From this point on, whenever we refer to "stock," we mean common stock. It is, after all, much more commonly purchased.
How to Make Money in Stocks
Investing is seen by many in the world of the stock market as much as a game as a way to make money. But even if it's a game, it'd be nice to turn a profit. It's not easy, and it can take time for an investment to pay off, if it ever does. But it's possible.
There are two ways to earn money when you invest in stock: price appreciation and dividends.
Price Appreciation: Stocks on the Rise
If the company you invest in does well and makes money, its stock becomes attractive to own, and soon more investors will want to own some of the company that you own. That's when supply and demand works in your favor. The greater the demand, the more the price is driven up. The price moving up (because more people are buying the stock) is known as price appreciation -- your stock increases in value. You'll realize a profit, or gain, when you sell stock that has appreciated.
Say you buy stock for $10 a share, and it grows, or appreciates, to $15. Nice work! You earned $5, and the value of your share of stock increased, or appreciated, by 50%. The flip side of that is price depreciation, which is another way of saying that the price of a stock went down. With depreciation, you may lose money if you worry the stock will fall even further and sell it, or you could be holding onto it for a while, waiting for it to appreciate.

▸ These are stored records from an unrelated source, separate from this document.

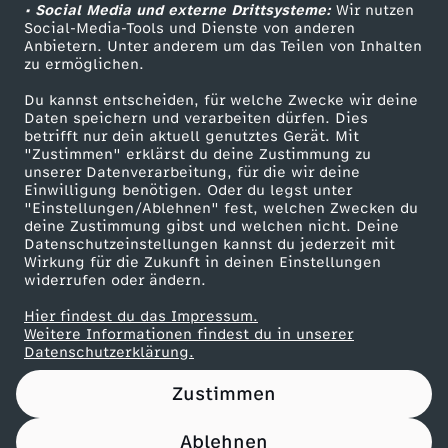
r
• Social Media und externe Drittsysteme:
Wir nutzen
r
c
ZDF Unternehmen
Social-Media-Tools und Dienste von anderen
n
Anbietern. Unter anderem um das Teilen von Inhalten
Karriere
-
-
h
zu ermöglichen.
k
Presseportal
Du kannst entscheiden, für welche Zwecke wir deine
R
C
ü
ZDF goes Schule
Daten speichern und verarbeiten dürfen. Dies
r
betrifft nur dein aktuell genutztes Gerät. Mit
Werbefernsehen
u
"Zustimmen" erklärst du deine Zustimmung zu
h
s
unserer Datenverarbeitung, für die wir deine
i
Mainzelmännchen
Einwilligung benötigen. Oder du legst unter
s
r
s
"Einstellungen/Ablehnen" fest, welchen Zwecken du
e
deine Zustimmung gibst und welchen nicht. Deine
Datenschutzeinstellungen kannst du jederzeit mit
s
o
e
Wirkung für die Zukunft in deinen Einstellungen
g
widerrufen oder ändern.
i
n
v
Hier findest du das Impressum.
Partner
Weitere Informationen findest du in unserer
s
i
o
Datenschutzerklärung.
c
Zustimmen
k
n
Ablehnen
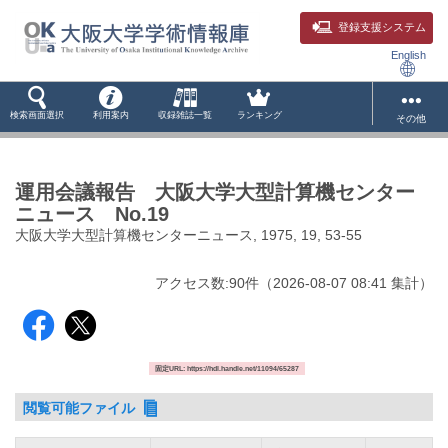
登録支援システム
English
検索画面選択
利用案内
収録雑誌一覧
ランキング
その他
運用会議報告 大阪大学大型計算機センター
ニュース No.19
大阪大学大型計算機センターニュース, 1975, 19, 53-55
アクセス数:
90
件
（
2026-08-07
08:41 集計
）
固定URL: https://hdl.handle.net/11094/65287
閲覧可能ファイル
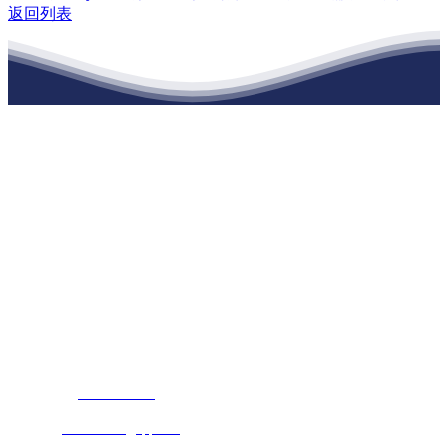
返回列表
江苏公海555000建材有限公司
公司经营范围包括：建材销售；干粉砂浆、水泥制品生产、销售；普
通货物仓储；道路普通货物运输；建筑劳务分包（凭资质证书经
营）。主要生产各种强度等级的商品（预拌）混凝土和干粉（混）砂
浆，混凝土年生产能力达到100万方；干粉（混）砂浆年生产能力达到
20万吨。
地 址：南通市滨海园区东晋村八组江苏公海555000建材有限公司
客服热线：
17712222822
张经理
邮 箱：
445721731@qq.com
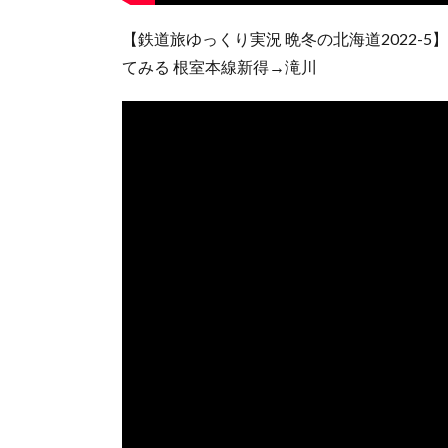
【鉄道旅ゆっくり実況 晩冬の北海道2022
てみる 根室本線新得→滝川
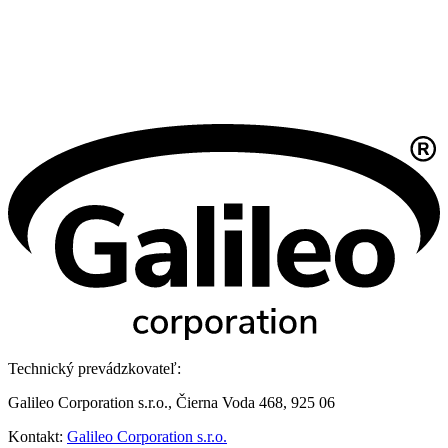
Technický prevádzkovateľ:
Galileo Corporation s.r.o., Čierna Voda 468, 925 06
Kontakt:
Galileo Corporation s.r.o.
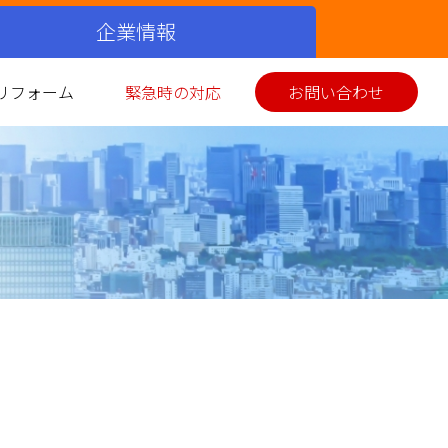
企業情報
リフォーム
緊急時の対応
お問い合わせ
シミュレーション
ス衣類乾燥機
イホーム発電
美味しい料理
お客さまの声
環境性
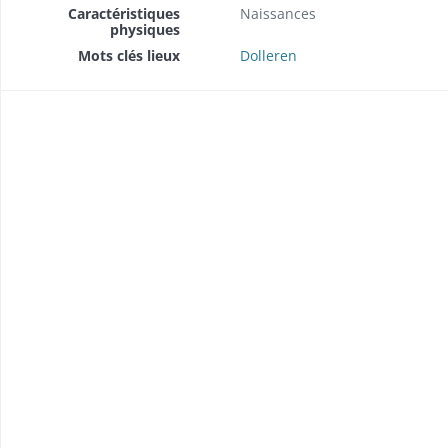
Caractéristiques
Naissances
physiques
Mots clés lieux
Dolleren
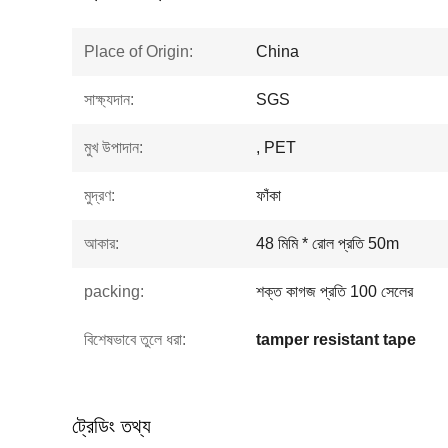
Place of Origin:
China
সাক্ষ্যদান:
SGS
মুখ উপাদান:
, PET
মুদ্রণ:
ফাঁকা
আকার:
48 মিমি * রোল প্রতি 50m
packing:
শক্ত কাগজ প্রতি 100 সেলের
বিশেষভাবে তুলে ধরা:
tamper resistant tape
ট্রেডিং তথ্য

In addition to the potential price appreciation, or attractiveness, of your stock in the public's eye, you can also earn a dividend when you own stock.
Distributing dividend payments is another way for a company to share its profit with you. This means that each quarter the company pays you a certain amount of money for each share of stock you own. Usually dividend payments are much smaller than the price of the stock. For example, a company whose stock price is $15 per share might pay a dividend of 4 cents per share each quarter.

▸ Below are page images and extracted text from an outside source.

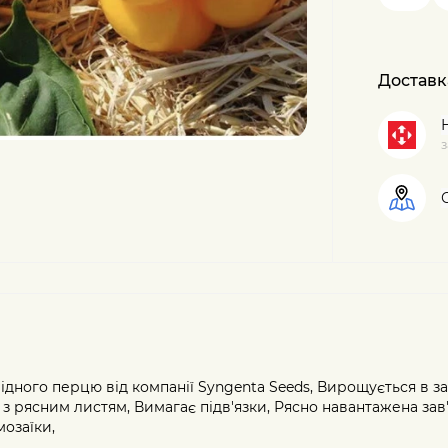
Доставк
з
дного перцю від компанії Syngenta Seeds, Вирощується в за
 з рясним листям, Вимагає підв'язки, Рясно навантажена зав
мозаїки,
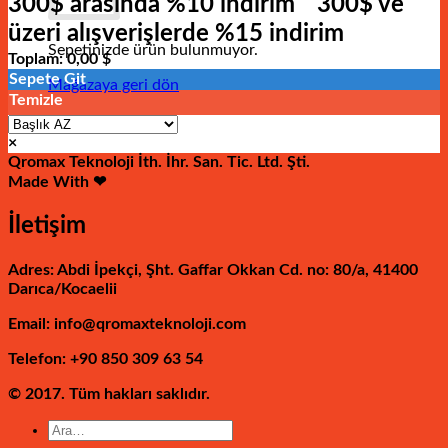
300$ arasında %10 indirim
300$ ve
üzeri alışverişlerde %15 indirim
Sepetinizde ürün bulunmuyor.
Toplam:
0,00
$
Sepete Git
Mağazaya geri dön
Temizle
×
Qromax Teknoloji İth. İhr. San. Tic. Ltd. Şti.
Made With ❤
İletişim
Adres: Abdi İpekçi, Şht. Gaffar Okkan Cd. no: 80/a, 41400
Darıca/Kocaelii
Email: info@qromaxteknoloji.com
Telefon: +90 850 309 63 54
© 2017. Tüm hakları saklıdır.
Ara:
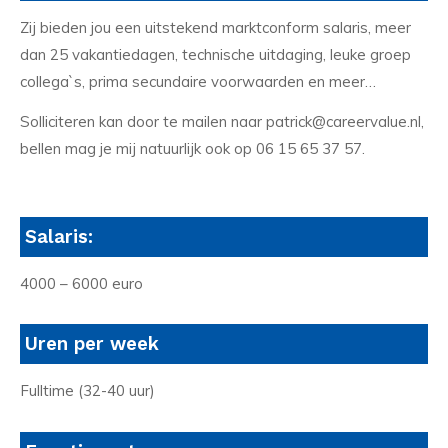
Zij bieden jou een uitstekend marktconform salaris, meer
dan 25 vakantiedagen, technische uitdaging, leuke groep
collega`s, prima secundaire voorwaarden en meer…
Solliciteren kan door te mailen naar patrick@careervalue.nl,
bellen mag je mij natuurlijk ook op 06 15 65 37 57.
Salaris:
4000 – 6000 euro
Uren per week
Fulltime (32-40 uur)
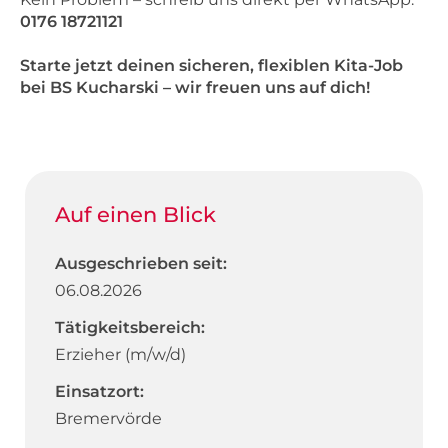
0176 18721121
Starte jetzt deinen sicheren, flexiblen Kita-Job
bei BS Kucharski – wir freuen uns auf dich!
Auf einen Blick
Ausgeschrieben seit:
06.08.2026
Tätigkeitsbereich:
Erzieher (m/w/d)
Einsatzort:
Bremervörde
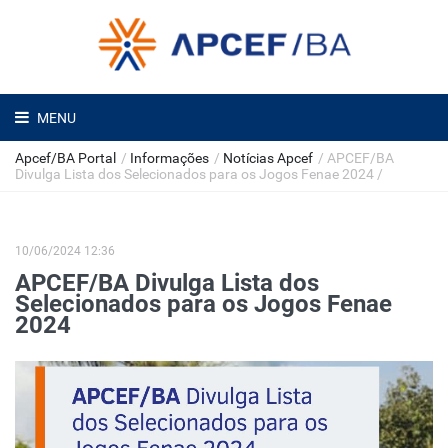
MENU
Apcef/BA Portal
/
Informações
/
Notícias Apcef
/
APCEF/BA
Divulga Lista dos Selecionados para os Jogos Fenae 2024
/
10/06/2024 12:36
APCEF/BA Divulga Lista dos
Selecionados para os Jogos Fenae
2024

Many times, dividends come at the expense of greater price appreciation, because the company is distributing its profits to shareholders rather than reinvesting these profits back into the growth of the company. However, companies that pay dividends can be very attractive to investors, because they offer a steady stream of income. Whichever you pick as your priority -- current income (dividends) or longer-term growth (price appreciation) -- depends on what you need.
Stocks, Bonds & Cash
Bonds are a different asset from stocks, but it's important for you to know that they're out there as a different investing option. When you buy a bond, you don't become part owner of a company -- you're the bank! You lend the company, or others, money. When companies, counties, municipalities or the U.S. government need to raise money, but not raise taxes or prices, they have bond offerings.
Bonds are loans, with a maturity date and a percentage rate promised to you. The maturity date and set percentage rates can make bonds an attractive investment as part of a stabilizing influence in your investment portfolio. But you don't want just bonds in your portfolio -- over the long haul, stocks outperform bonds. If you want to purchase and own bonds, it's very important to have quality bonds in your portfolio.
When financial advisers suggest you diversify, or vary your investments, they're advising you to spread out any potential risk, or decline, in your investment portfolio. Your investment portfolio is a collection of all of your investments, which could include assets from each of these three classes.
It's like a nutritionist telling you to eat a little bit of each type of food to maximize your health. A balance of green vegetables, lean meats, dairy products and whole grain breads keep you physically and mentally healthy. Likewise, you want to invest your money in a variety of assets in your portfolio: stocks, bonds and cash products. Cash investments include products such as certificates of deposit (CDs) and money market mutual funds.